Итак, ворвавшиеся в ее сад той ночью жандармы опознали русского курьера, и рыцарский жест Фурнье оказался напрасным? Она подняла голову.
— Значит, ваше величество знает, что речь шла о графе Чернышеве?
Наполеон адресовал ей насмешливую улыбку, в которой молодой женщине почудилась дьявольская жестокость.
— Я сомневался в этом, но теперь, сударыня, вы внесли полную ясность!
— Сир! — возмутилась Марианна. — Обмануть, чтобы узнать правду, — недостойно!
— Это мне, сударыня, судить, что достойно, а что недостойно! И прошу вас понизить тон, если хотите, чтобы я выслушал вас до конца! Теперь, — добавил он после короткого молчания, во время которого он вглядывался в покрасневшее лицо молодой женщины, — теперь я жду вашего подробного и правдивого рассказа о том, что произошло у вас той ночью! Вы слышите: я хочу знать правду, всю правду! И не вздумайте лгать, ибо я вас слишком хорошо знаю, чтобы сейчас же это не почувствовать.

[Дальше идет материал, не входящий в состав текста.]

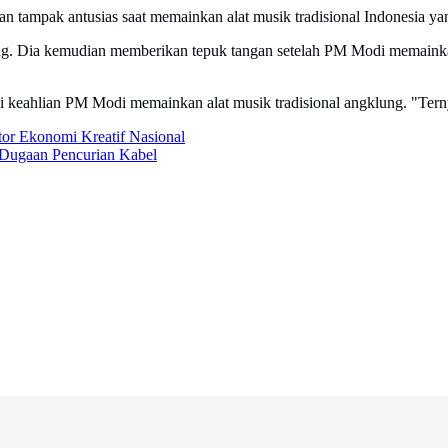
ampak antusias saat memainkan alat musik tradisional Indonesia yan
g. Dia kemudian memberikan tepuk tangan setelah PM Modi memaink
 keahlian PM Modi memainkan alat musik tradisional angklung. "Terny
or Ekonomi Kreatif Nasional
p Dugaan Pencurian Kabel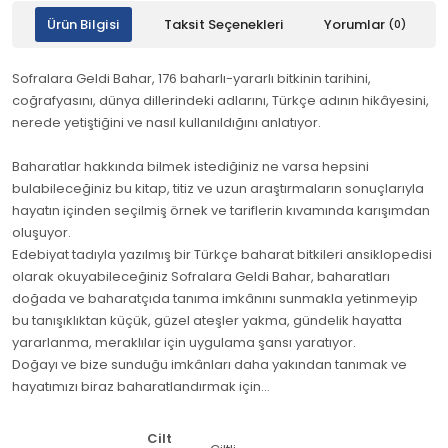
Ürün Bilgisi
Taksit Seçenekleri
Yorumlar
(0)
Sofralara Geldi Bahar, 176 baharlı-yararlı bitkinin tarihini,
coğrafyasını, dünya dillerindeki adlarını, Türkçe adının hikâyesini,
nerede yetiştiğini ve nasıl kullanıldığını anlatıyor.
Baharatlar hakkında bilmek istediğiniz ne varsa hepsini
bulabileceğiniz bu kitap, titiz ve uzun araştırmaların sonuçlarıyla
hayatın içinden seçilmiş örnek ve tariflerin kıvamında karışımdan
oluşuyor.
Edebiyat tadıyla yazılmış bir Türkçe baharat bitkileri ansiklopedisi
olarak okuyabileceğiniz Sofralara Geldi Bahar, baharatları
doğada ve baharatçıda tanıma imkânını sunmakla yetinmeyip
bu tanışıklıktan küçük, güzel ateşler yakma, gündelik hayatta
yararlanma, meraklılar için uygulama şansı yaratıyor.
Doğayı ve bize sunduğu imkânları daha yakından tanımak ve
hayatımızı biraz baharatlandırmak için…
Cilt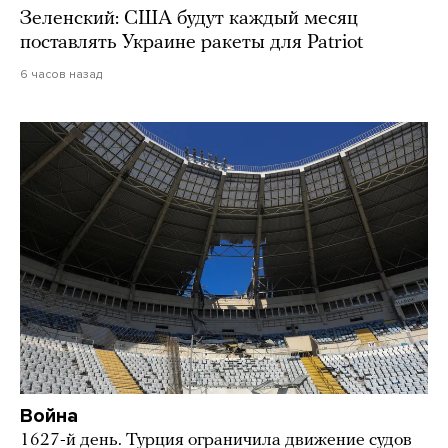
Зеленский: США будут каждый месяц
поставлять Украине ракеты для Patriot
6 часов назад
Война
1627-й день. Турция ограничила движение судов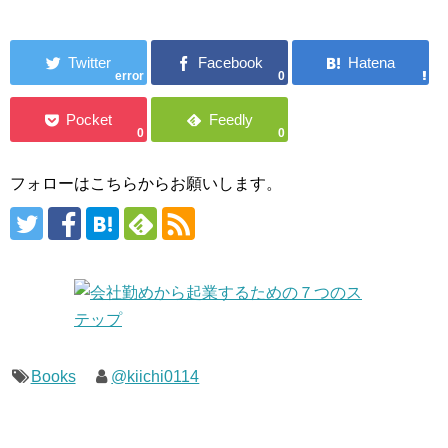
error
0
0
0
フォローはこちらからお願いします。
Books
@kiichi0114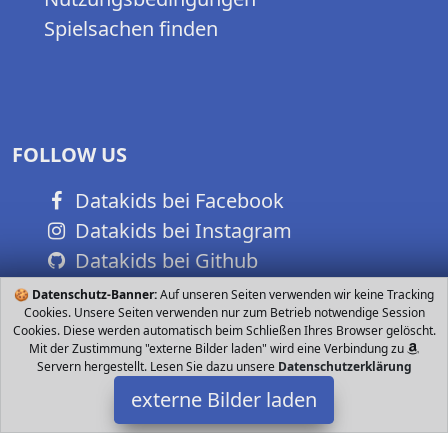
Spielsachen finden
FOLLOW US
Datakids bei Facebook
Datakids bei Instagram
Datakids bei Github
🍪
Datenschutz-Banner:
Auf unseren Seiten verwenden wir keine Tracking
Cookies. Unsere Seiten verwenden nur zum Betrieb notwendige Session
Cookies. Diese werden automatisch beim Schließen Ihres Browser gelöscht.
Mit der Zustimmung "externe Bilder laden" wird eine Verbindung zu
Servern hergestellt. Lesen Sie dazu unsere
Datenschutzerklärung
externe Bilder laden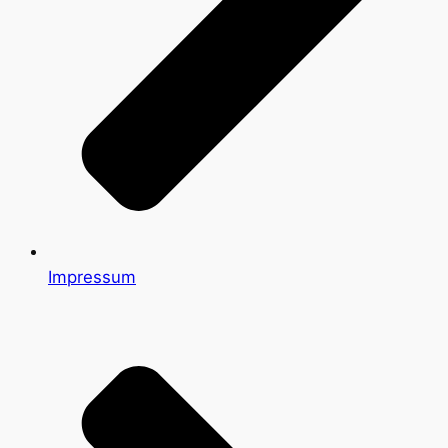
Impressum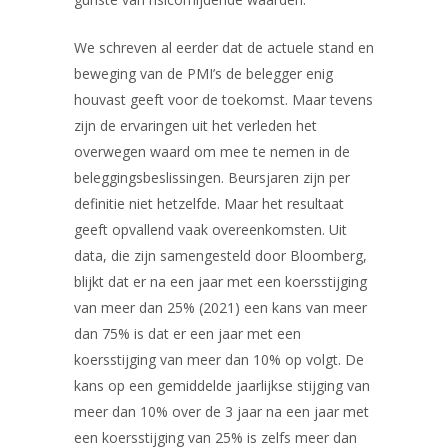
We schreven al eerder dat de actuele stand en
beweging van de PMI’s de belegger enig
houvast geeft voor de toekomst. Maar tevens
zijn de ervaringen uit het verleden het
overwegen waard om mee te nemen in de
beleggingsbeslissingen. Beursjaren zijn per
definitie niet hetzelfde. Maar het resultaat
geeft opvallend vaak overeenkomsten. Uit
data, die zijn samengesteld door Bloomberg,
blijkt dat er na een jaar met een koersstijging
van meer dan 25% (2021) een kans van meer
dan 75% is dat er een jaar met een
koersstijging van meer dan 10% op volgt. De
kans op een gemiddelde jaarlijkse stijging van
meer dan 10% over de 3 jaar na een jaar met
een koersstijging van 25% is zelfs meer dan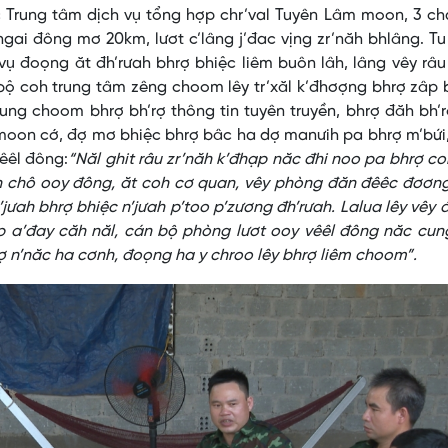
Trung tâm dịch vụ tổng hợp chr’val Tuyên Lâm moon, 3 ch
ngai đông mơ 20km, lươt c’lâng j’đac vịng zr’năh bhlâng. T
 đoọng ăt đh’rưah bhrợ bhiệc liêm buôn lâh, lâng vêy râu
bộ coh trung tâm zêng choom lêy tr’xăl k’đhơợng bhrợ zâp 
ng choom bhrợ bh’rợ thông tin tuyên truyền, bhrợ đăh bh’
moon cớ, đợ mơ bhiệc bhrợ bâc ha dợ manưih pa bhrợ m’bứi
êêl đông:
“Năl ghit râu zr’năh k’đhạp năc đhi noo pa bhrợ c
ơn chô ooy đông, ăt coh cơ quan, vêy phòng đăn đêêc đơơn
jưah bhrợ bhiệc n’jưah p’too p’zương đh’rưah. Lalua lêy vêy 
p a’đay căh năl, cán bộ phòng lươt ooy vêêl đông năc cun
ợ n’năc ha cơnh, đoọng ha y chroo lêy bhrợ liêm choom”.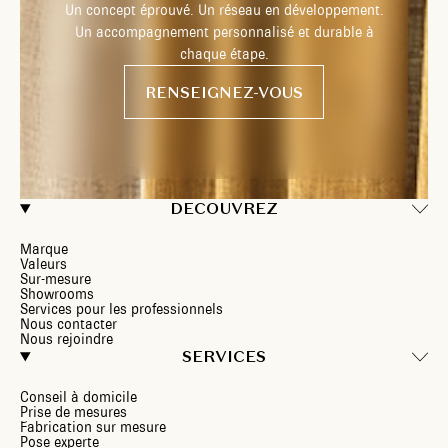
Un concept éprouvé. Un réseau en développement.
Un accompagnement personnalisé et durable à
chaque étape.
RENSEIGNEZ-VOUS
DECOUVREZ
Marque
Valeurs
Sur-mesure
Showrooms
Services pour les professionnels
Nous contacter
Nous rejoindre
SERVICES
Conseil à domicile
Prise de mesures
Fabrication sur mesure
Pose experte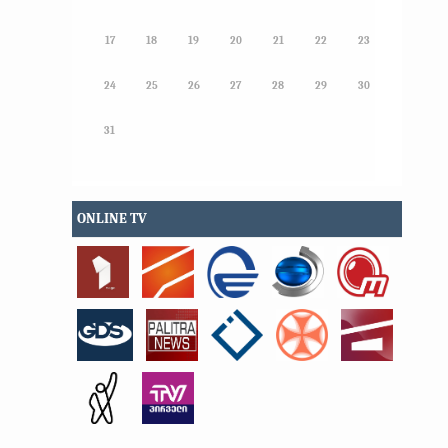
17
18
19
20
21
22
23
24
25
26
27
28
29
30
31
ONLINE TV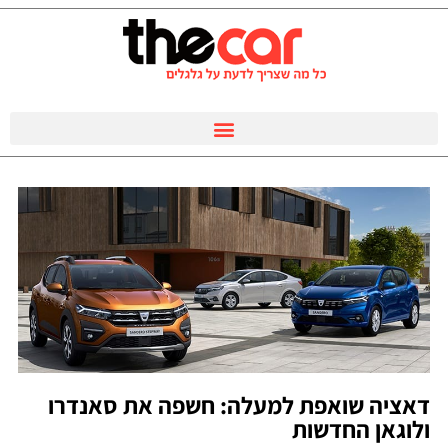
דאציה שואפת למעלה: חשפה את סאנדרו
ולוגאן החדשות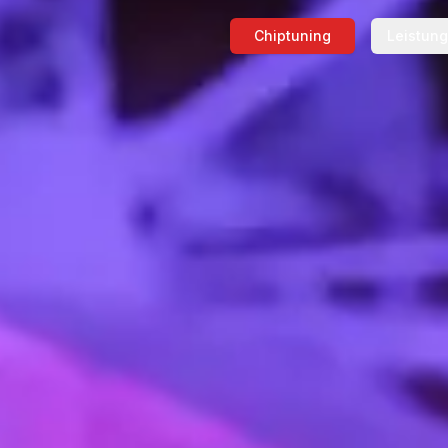
Chiptuning
Leistun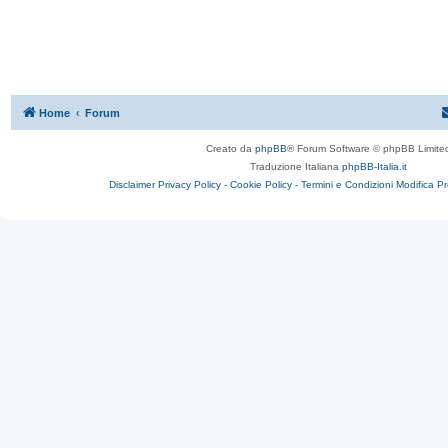
Home
Forum
Creato da
phpBB
® Forum Software © phpBB Limite
Traduzione Italiana
phpBB-Italia.it
Disclaimer
Privacy Policy -
Cookie Policy -
Termini e Condizioni
Modifica P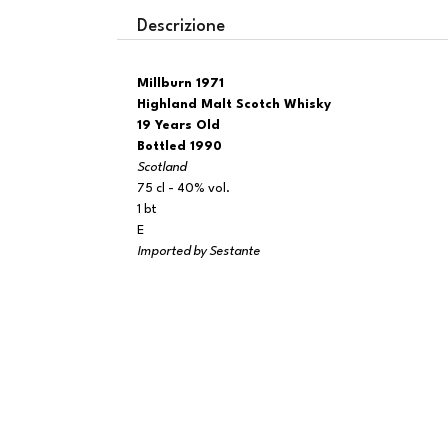
Descrizione
Millburn 1971
Highland Malt Scotch Whisky
19 Years Old
Bottled 1990
Scotland
75 cl - 40% vol.
1 bt
E
Imported by Sestante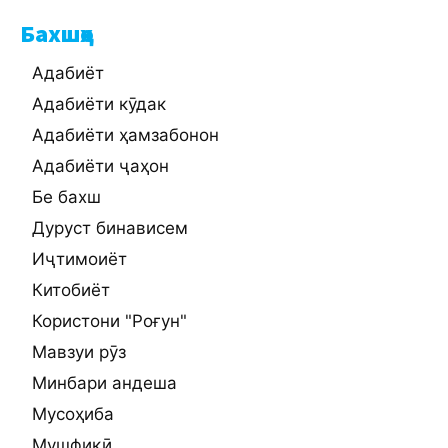
Бахшҳо
Адабиёт
Адабиёти кӯдак
Адабиёти ҳамзабонон
Адабиёти ҷаҳон
Бе бахш
Дуруст бинависем
Иҷтимоиёт
Китобиёт
Користони "Роғун"
Мавзуи рӯз
Минбари андеша
Мусоҳиба
Мушфиқӣ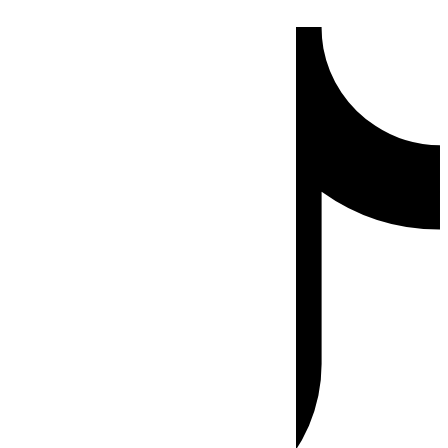
Ir
Tiktok
al
contenido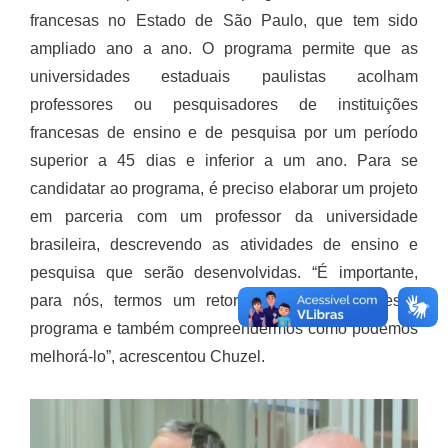
francesas no Estado de São Paulo, que tem sido
ampliado ano a ano. O programa permite que as
universidades estaduais paulistas acolham
professores ou pesquisadores de instituições
francesas de ensino e de pesquisa por um período
superior a 45 dias e inferior a um ano. Para se
candidatar ao programa, é preciso elaborar um projeto
em parceria com um professor da universidade
brasileira, descrevendo as atividades de ensino e
pesquisa que serão desenvolvidas. “É importante,
para nós, termos um retorno em relação a esse
programa e também compreendermos como podemos
melhorá-lo”, acrescentou Chuzel.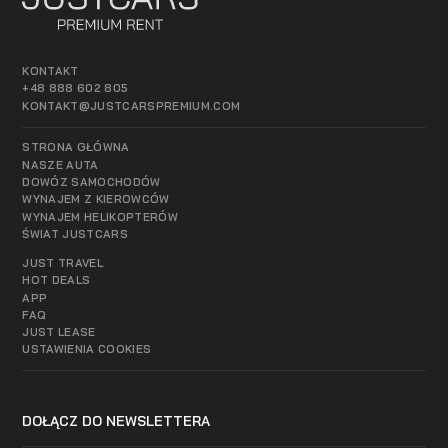
KONTAKT
+48 888 602 805
KONTAKT@JUSTCARSPREMIUM.COM
STRONA GŁÓWNA
NASZE AUTA
DOWÓZ SAMOCHODÓW
WYNAJEM Z KIEROWCÓW
WYNAJEM HELIKOPTERÓW
ŚWIAT JUSTCARS
JUST TRAVEL
HOT DEALS
APP
FAQ
JUST LEASE
USTAWIENIA COOKIES
DOŁĄCZ DO NEWSLETTERA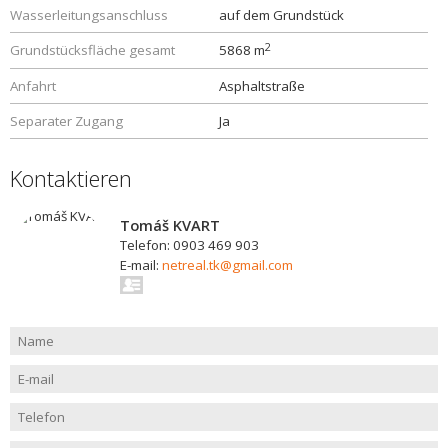
Wasserleitungsanschluss
auf dem Grundstück
2
Grundstücksfläche gesamt
5868 m
Anfahrt
Asphaltstraße
Separater Zugang
Ja
Kontaktieren
Tomáš KVART
Telefon: 0903 469 903
E-mail:
netreal.tk@gmail.com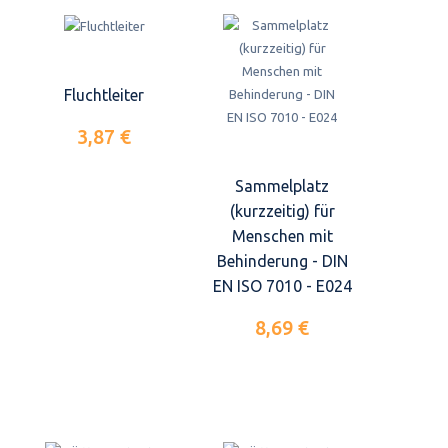
Fluchtleiter
3,87 €
Sammelplatz
(kurzzeitig) für
Menschen mit
Behinderung - DIN
EN ISO 7010 - E024
8,69 €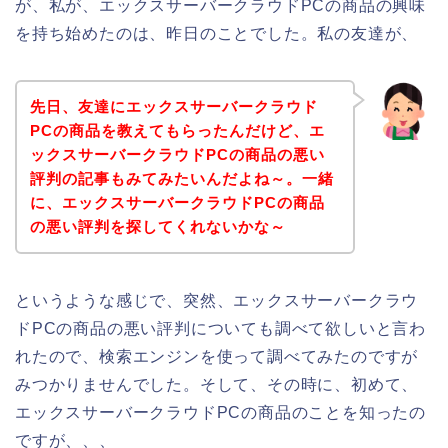
が、私が、エックスサーバークラウドPCの商品の興味
を持ち始めたのは、昨日のことでした。私の友達が、
先日、友達にエックスサーバークラウド
PCの商品を教えてもらったんだけど、エ
ックスサーバークラウドPCの商品の悪い
評判の記事もみてみたいんだよね～。一緒
に、エックスサーバークラウドPCの商品
の悪い評判を探してくれないかな～
というような感じで、突然、エックスサーバークラウ
ドPCの商品の悪い評判についても調べて欲しいと言わ
れたので、検索エンジンを使って調べてみたのですが
みつかりませんでした。そして、その時に、初めて、
エックスサーバークラウドPCの商品のことを知ったの
ですが、、、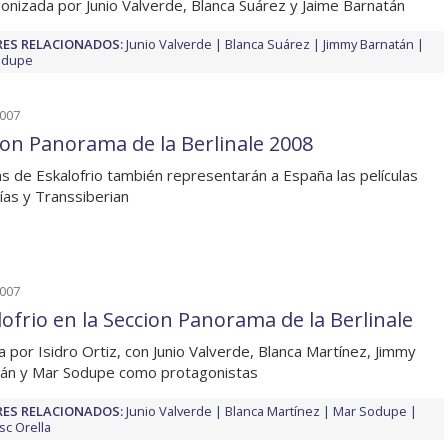
onizada por Junio Valverde, Blanca Suárez y Jaime Barnatán
ES RELACIONADOS:
Junio Valverde
Blanca Suárez
Jimmy Barnatán
odupe
2007
ion Panorama de la Berlinale 2008
 de Eskalofrio también representarán a España las películas
ías y Transsiberian
2007
lofrio en la Seccion Panorama de la Berlinale
da por Isidro Ortiz, con Junio Valverde, Blanca Martínez, Jimmy
án y Mar Sodupe como protagonistas
ES RELACIONADOS:
Junio Valverde
Blanca Martínez
Mar Sodupe
sc Orella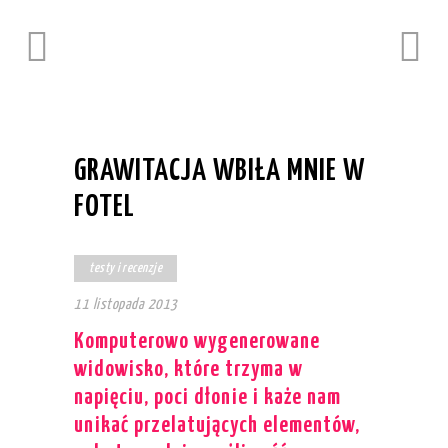
GRAWITACJA WBIŁA MNIE W
FOTEL
testy i recenzje
11 listopada 2013
Komputerowo wygenerowane
widowisko, które trzyma w
napięciu, poci dłonie i każe nam
unikać przelatujących elementów,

Марианну охватило смятение перед открывшейся перспективой. Рассказать, что произошло в ее комнате? Представить перед этим человеком, который был у нее самым пылким возлюбленным, сцену унизительного насилия, учиненного Чернышевым? Такое испытание казалось ей выше ее сил. Но Наполеон уже вышел из-за стола вперед и оперся о него со скрещенными на груди руками, устремив на молодую женщину повелительный взгляд.
— Итак, сударыня, я жду!..
Внезапная идея пришла Марианне в голову. Он хотел знать все, что произошло у нее той ночью? Но тогда это неожиданная и желанная возможность рассказать ему сначала о гнусном шантаже, явившемся прелюдией к дьявольской комбинации, жертвой которой стал Язон! При этих условиях какое значение имели ее стыдливость и самолюбие… Она смело подняла голову и гордо взглянула в глаза Наполеону.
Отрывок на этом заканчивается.